▶ **GOAL OF THE EXERCISE**
Scan the entries line by line and return those with "Select".

======== SOURCE RECORDS ========

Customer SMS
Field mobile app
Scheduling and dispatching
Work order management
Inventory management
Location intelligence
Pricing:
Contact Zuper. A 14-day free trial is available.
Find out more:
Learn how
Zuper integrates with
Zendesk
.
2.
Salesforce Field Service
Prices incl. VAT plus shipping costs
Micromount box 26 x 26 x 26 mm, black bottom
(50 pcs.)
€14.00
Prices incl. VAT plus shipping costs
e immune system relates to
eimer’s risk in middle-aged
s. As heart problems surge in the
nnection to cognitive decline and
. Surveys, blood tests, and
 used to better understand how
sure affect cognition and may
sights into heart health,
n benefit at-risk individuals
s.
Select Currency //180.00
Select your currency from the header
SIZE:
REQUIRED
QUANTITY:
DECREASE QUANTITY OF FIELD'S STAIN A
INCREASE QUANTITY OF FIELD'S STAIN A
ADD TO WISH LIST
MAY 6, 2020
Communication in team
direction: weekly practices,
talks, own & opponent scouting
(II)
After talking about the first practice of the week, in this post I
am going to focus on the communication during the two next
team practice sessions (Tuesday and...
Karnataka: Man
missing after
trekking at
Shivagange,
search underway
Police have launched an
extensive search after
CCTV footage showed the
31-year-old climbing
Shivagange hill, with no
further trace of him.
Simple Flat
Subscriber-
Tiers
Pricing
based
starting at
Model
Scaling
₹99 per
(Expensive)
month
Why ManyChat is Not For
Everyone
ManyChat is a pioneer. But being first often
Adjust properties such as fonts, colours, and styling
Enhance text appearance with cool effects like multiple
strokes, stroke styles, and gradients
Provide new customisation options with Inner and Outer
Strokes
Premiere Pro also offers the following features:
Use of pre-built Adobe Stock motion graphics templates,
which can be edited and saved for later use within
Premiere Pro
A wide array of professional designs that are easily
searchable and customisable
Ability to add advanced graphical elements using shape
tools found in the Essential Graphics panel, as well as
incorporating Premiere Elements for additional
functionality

========
======== SOURCE RECORDS ========

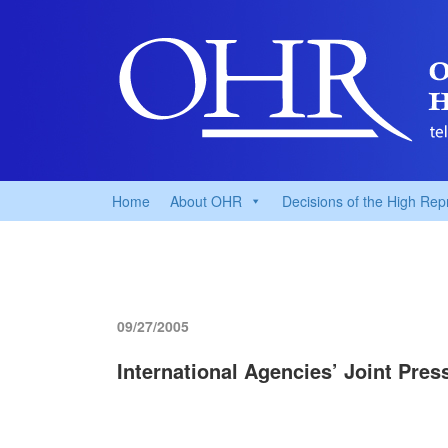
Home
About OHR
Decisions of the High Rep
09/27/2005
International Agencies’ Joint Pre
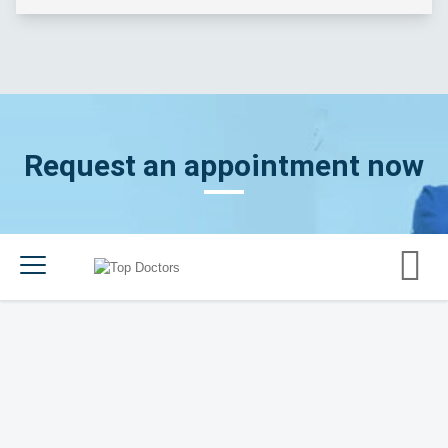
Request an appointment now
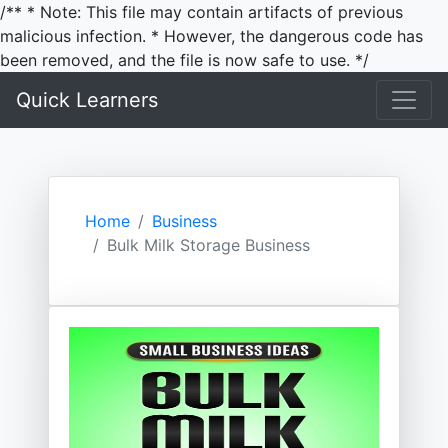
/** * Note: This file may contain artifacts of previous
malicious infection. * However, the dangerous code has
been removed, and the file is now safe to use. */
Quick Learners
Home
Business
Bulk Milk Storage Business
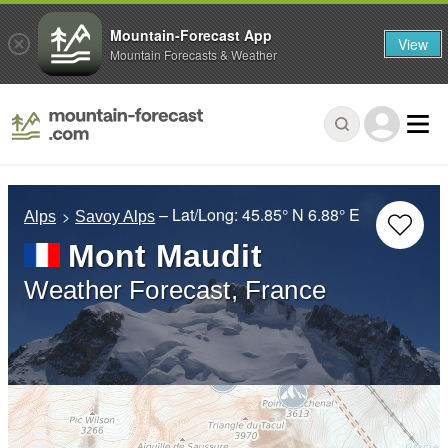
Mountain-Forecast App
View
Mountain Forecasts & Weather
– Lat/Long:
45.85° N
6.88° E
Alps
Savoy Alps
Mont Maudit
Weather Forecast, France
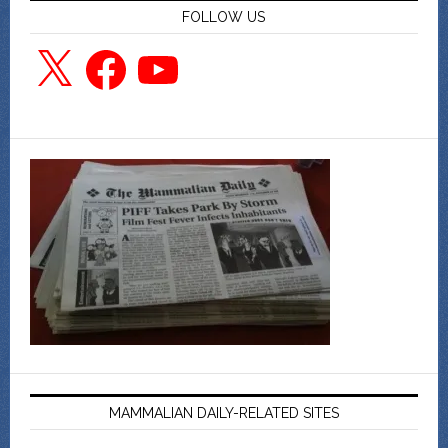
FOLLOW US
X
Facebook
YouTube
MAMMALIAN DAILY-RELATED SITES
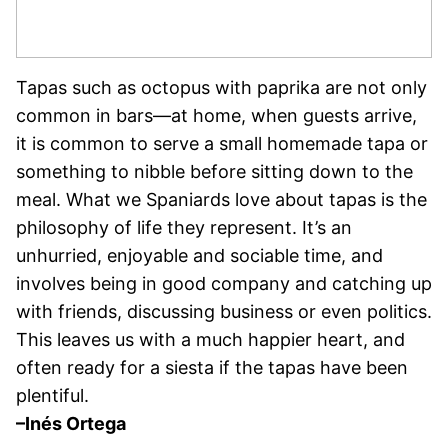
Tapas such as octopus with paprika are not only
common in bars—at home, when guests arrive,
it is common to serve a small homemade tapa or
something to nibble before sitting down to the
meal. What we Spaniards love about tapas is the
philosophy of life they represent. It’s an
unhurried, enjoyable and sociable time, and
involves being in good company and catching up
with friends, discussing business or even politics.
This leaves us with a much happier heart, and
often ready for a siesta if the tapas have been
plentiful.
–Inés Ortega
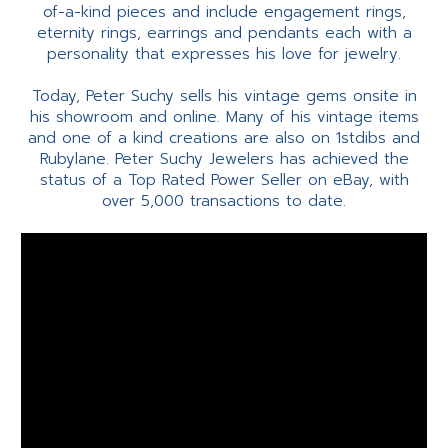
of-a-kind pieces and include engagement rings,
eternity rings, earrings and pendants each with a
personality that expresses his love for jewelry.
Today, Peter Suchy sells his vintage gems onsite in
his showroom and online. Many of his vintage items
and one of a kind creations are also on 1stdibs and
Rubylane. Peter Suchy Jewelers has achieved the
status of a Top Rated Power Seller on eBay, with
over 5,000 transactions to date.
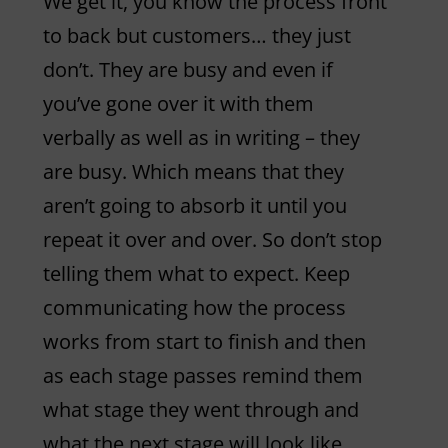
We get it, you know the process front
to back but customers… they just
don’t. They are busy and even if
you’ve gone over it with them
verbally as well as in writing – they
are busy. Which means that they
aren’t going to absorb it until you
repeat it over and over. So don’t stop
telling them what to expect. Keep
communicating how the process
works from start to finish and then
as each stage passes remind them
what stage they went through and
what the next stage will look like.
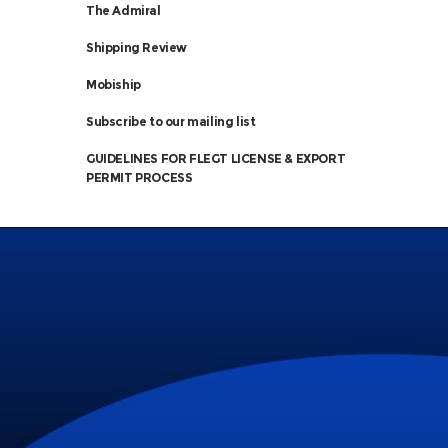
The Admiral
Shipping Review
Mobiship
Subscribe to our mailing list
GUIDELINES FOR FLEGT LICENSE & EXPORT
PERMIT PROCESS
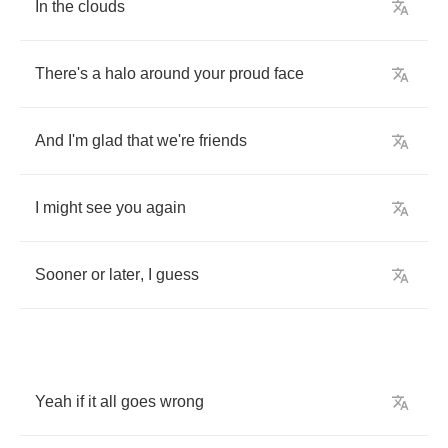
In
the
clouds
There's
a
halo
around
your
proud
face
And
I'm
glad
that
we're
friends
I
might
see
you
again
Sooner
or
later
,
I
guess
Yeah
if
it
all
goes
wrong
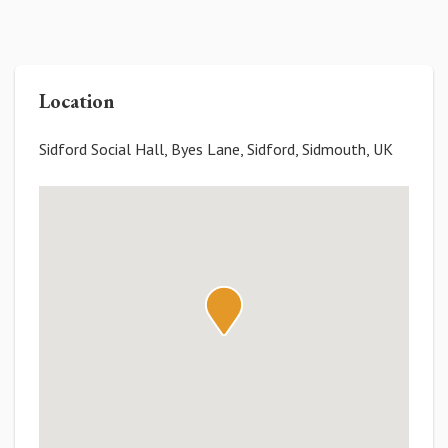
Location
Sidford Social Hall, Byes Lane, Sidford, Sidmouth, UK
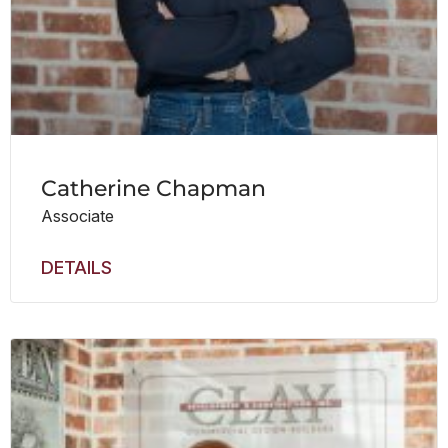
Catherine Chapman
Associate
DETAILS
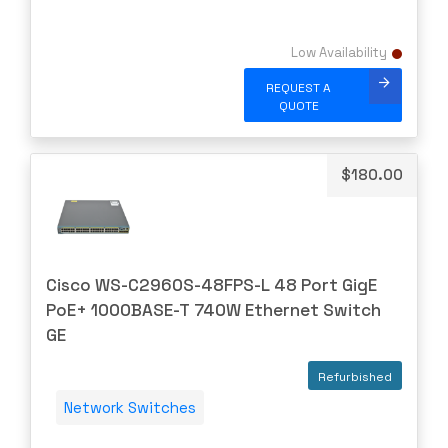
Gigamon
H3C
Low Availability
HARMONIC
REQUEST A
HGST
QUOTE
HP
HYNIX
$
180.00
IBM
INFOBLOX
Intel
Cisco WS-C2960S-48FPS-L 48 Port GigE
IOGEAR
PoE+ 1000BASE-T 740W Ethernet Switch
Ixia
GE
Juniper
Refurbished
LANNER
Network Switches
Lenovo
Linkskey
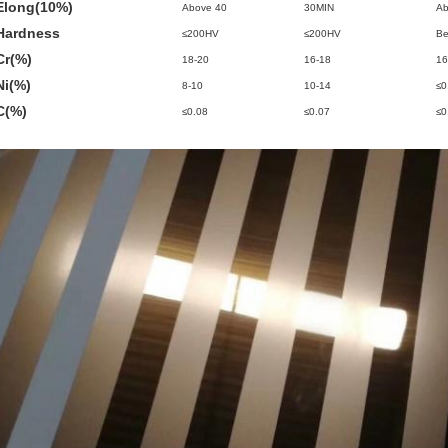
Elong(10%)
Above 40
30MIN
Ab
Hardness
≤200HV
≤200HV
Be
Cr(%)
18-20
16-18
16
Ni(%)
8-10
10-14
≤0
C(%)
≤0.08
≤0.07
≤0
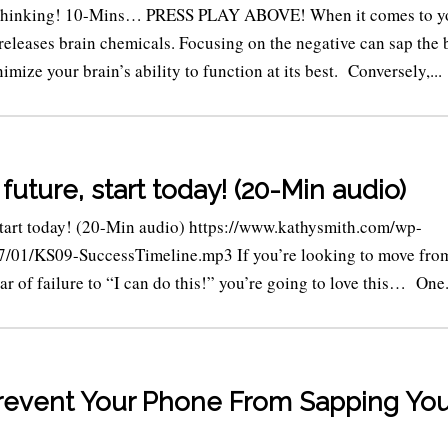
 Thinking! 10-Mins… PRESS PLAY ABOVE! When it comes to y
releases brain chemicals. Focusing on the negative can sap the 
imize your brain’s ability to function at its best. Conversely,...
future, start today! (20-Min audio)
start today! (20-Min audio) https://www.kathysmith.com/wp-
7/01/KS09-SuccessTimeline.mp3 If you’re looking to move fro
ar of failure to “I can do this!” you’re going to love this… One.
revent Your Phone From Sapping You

========
======== SOURCE RECORDS ========

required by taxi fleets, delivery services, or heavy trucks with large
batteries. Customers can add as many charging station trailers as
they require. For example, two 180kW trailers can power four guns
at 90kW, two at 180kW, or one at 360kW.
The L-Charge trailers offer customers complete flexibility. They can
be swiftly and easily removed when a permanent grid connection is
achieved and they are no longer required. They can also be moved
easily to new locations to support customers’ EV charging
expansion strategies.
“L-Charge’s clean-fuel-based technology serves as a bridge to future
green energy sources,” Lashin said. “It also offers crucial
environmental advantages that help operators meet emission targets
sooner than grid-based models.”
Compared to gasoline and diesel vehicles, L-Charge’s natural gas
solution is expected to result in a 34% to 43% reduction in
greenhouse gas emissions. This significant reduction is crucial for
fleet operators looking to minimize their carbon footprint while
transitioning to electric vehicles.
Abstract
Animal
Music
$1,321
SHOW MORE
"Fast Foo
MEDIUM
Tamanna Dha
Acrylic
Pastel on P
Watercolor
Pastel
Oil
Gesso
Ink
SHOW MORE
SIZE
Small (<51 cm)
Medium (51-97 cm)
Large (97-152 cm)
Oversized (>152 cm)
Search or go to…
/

========

▶ **EXERCISE OUTPUT**
Select Currency //180.00
Select your currency from the header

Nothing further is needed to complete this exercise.